2/ Le temps des campagnes électorales ou l'activation des préférences idéologiques et politiques
Il s’agira ici de s’interroger sur le rôle (dé)mobilisateur des campagnes électorales, avec un accent plus fort sur les partis politiques comme porteur des préférences idéologiques. Le rôle des médias, comme "passeurs" entre électeurs et offre politique, sera également couvert par ce second thème. D’une manière générale, ce second volet permettra de revenir sur la question de la formation des jugements politiques et des choix électoraux sous l’effet des campagnes électorales et des stratégies de "communication persuasive" déployées par les acteurs (candidats, partis, voire réseaux d’acteurs). L’une des questions clef consistera ici à savoir si les opinions des électeurs sur les enjeux relèvent de traits latents et psychologiques stables ou si elles laissent place à de véritables processus de construction du jugement politique, sous l’effet des informations produites pendant la campagne.
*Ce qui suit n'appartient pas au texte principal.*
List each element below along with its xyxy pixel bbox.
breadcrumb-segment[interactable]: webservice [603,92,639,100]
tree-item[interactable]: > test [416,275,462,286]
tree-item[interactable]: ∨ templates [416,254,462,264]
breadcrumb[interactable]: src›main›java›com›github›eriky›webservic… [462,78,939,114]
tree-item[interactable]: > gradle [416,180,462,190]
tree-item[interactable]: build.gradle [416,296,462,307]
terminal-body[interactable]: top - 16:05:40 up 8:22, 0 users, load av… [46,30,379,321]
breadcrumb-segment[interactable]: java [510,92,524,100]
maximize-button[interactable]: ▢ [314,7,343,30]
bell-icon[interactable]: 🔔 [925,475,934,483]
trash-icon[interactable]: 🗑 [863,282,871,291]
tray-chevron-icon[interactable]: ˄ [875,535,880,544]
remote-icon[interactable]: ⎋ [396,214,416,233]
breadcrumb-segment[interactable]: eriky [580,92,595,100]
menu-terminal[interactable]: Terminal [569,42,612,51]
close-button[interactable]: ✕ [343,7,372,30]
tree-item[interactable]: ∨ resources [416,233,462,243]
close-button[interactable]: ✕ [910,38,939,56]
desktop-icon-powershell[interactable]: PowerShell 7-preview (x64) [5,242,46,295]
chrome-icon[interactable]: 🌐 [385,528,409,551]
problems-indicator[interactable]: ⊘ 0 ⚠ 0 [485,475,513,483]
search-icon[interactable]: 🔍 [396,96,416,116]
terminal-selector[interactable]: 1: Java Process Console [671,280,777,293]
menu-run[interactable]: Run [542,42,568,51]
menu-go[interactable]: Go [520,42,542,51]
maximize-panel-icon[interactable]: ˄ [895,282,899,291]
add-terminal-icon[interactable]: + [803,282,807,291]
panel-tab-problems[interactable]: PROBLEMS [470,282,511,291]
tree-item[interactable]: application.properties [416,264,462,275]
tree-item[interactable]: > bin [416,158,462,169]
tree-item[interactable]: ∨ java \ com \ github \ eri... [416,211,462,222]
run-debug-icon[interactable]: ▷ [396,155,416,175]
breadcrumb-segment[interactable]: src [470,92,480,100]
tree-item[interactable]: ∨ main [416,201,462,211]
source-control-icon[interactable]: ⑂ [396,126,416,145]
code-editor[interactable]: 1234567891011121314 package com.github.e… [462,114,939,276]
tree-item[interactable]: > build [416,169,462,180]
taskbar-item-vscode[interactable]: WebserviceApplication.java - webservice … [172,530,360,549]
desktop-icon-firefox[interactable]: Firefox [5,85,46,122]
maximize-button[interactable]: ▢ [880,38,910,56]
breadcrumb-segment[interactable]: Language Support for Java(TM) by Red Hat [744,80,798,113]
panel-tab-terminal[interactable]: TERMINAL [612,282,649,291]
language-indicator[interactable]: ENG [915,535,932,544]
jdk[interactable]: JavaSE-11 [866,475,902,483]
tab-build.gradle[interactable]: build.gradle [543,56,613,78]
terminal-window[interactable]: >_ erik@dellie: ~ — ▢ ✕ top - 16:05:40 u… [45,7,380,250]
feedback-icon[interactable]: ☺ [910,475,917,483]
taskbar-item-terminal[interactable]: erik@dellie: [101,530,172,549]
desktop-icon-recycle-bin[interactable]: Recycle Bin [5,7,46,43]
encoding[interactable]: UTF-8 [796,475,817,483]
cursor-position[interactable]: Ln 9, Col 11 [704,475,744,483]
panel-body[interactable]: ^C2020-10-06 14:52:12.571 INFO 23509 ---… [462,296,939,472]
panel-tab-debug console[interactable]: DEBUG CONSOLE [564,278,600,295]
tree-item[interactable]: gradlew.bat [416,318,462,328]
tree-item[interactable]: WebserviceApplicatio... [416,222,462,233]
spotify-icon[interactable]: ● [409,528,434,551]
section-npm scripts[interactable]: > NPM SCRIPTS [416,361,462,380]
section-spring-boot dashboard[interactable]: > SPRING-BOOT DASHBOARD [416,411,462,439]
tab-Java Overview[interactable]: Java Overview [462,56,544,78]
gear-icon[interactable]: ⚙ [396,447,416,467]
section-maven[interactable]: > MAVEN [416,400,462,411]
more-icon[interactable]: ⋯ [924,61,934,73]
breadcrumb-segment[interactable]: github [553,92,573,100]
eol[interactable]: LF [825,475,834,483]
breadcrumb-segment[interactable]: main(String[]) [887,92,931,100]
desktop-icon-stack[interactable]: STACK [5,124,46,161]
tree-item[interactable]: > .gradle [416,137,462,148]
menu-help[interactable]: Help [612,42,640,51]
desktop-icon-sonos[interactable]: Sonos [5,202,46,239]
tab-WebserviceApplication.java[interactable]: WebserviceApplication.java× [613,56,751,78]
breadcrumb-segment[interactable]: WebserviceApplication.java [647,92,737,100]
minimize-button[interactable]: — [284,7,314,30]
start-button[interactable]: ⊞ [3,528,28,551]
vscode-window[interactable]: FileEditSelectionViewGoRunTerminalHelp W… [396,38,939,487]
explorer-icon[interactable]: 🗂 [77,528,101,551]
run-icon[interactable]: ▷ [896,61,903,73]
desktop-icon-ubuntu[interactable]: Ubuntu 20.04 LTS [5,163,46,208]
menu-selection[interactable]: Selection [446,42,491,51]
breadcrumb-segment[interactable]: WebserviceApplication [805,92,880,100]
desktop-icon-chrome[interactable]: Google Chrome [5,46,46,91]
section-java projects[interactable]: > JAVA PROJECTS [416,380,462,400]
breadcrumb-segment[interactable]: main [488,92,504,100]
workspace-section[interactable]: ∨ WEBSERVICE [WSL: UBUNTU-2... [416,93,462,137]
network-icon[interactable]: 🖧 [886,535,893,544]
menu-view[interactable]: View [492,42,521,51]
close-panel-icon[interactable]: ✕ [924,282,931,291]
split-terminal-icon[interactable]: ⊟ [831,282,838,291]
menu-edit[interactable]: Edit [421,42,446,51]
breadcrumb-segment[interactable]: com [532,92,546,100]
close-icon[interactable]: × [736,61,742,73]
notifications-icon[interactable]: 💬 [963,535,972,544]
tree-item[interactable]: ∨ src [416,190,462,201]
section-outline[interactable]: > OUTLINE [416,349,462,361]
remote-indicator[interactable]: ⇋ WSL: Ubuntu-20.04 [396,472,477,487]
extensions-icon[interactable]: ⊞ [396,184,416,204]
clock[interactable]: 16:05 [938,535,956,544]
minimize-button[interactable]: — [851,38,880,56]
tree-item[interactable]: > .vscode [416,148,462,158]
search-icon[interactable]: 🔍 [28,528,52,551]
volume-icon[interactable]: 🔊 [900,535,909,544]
De quelle manière ces prédispositions ou ces constructions d’opinions influencent le vote ? Peut-on savoir quelque chose sur la capacité de "résistance" des électeurs face à certains arguments et enjeux construits ? Par quels processus gèrent-ils le flux d’information et l’exposition à une multitude de messages politiques pendant un période qui, de fait, s’étale sur de nombreux mois conduisant d’une pré-campagne "non dite" à l’élection ? De quelle manière s’opère le choix, la sélection, la hiérarchisation des enjeux d’une élection : les électeurs sont-ils "orientables" en dehors des préoccupations de long terme sur l’emploi et le pouvoir d’achat ? Finalement, la question est de savoir comment, en fonction de leurs préférences plus ou moins structurées et intenses, les électeurs réagissent au temps de la (pré)-campagne : certains sont-ils prédisposés à systématiquement voter (et toujours pour le même parti) et d’autres sont-ils plus susceptibles de changer de comportement d’une élection à la suivante en fonction de l’offre électorale et de la dynamique des campagnes ? L'influence de la campagne électorale est-elle potentiellement la même pour tous les électeurs ou bien varie-t-elle systématiquement en fonction de variables identifiables ? Pour saisir dans toute leur complexité ces questions, des thèmes comme ceux du "framing", de l'amorçage ou de "l’agenda setting" seront tout à fait pertinents.

3/ Le temps de la décision électorale ou l'actualisation des préférences
Le troisième volet de cette table ronde vise à comprendre de quelle manière les prédispositions de long terme, sous l’influence de la campagne électorale, se traduisent concrètement dans une "décision électorale". Il s’agira ici d’intégrer les apports de la psychologie politique et les études sur la transformation des " party utilities " en choix. La science politique américaine nous livre depuis quelques années de nombreuses réflexions et observations sur ces questions : le vote peut également se lire à travers le "processing" de l’information, le rôle des émotions, le lien entre les qualités attribuées aux candidats et les décisions de vote. Selon la nature du scrutin, le rôle des différents candidats, leur "image" et leur personnalité, peut jouer un rôle plus ou moins important. Ce type d’approche est encore peu développé en France alors même que la personnalisation de l'élection présidentielle, notamment, ne cesse de s’affirmer. Il sera particulièrement intéressant de s'arrêter sur le thème des reports de voix et de l’enchaînement des décisions électorales.

Une courte session finale sera l’occasion de discuter des papiers de synthèse, qui aborderont de façon transversale le thème de l’approche longitudinale du vote ou qui proposeront des approches méthodologiques innovantes quant à la manière de travailler cette question.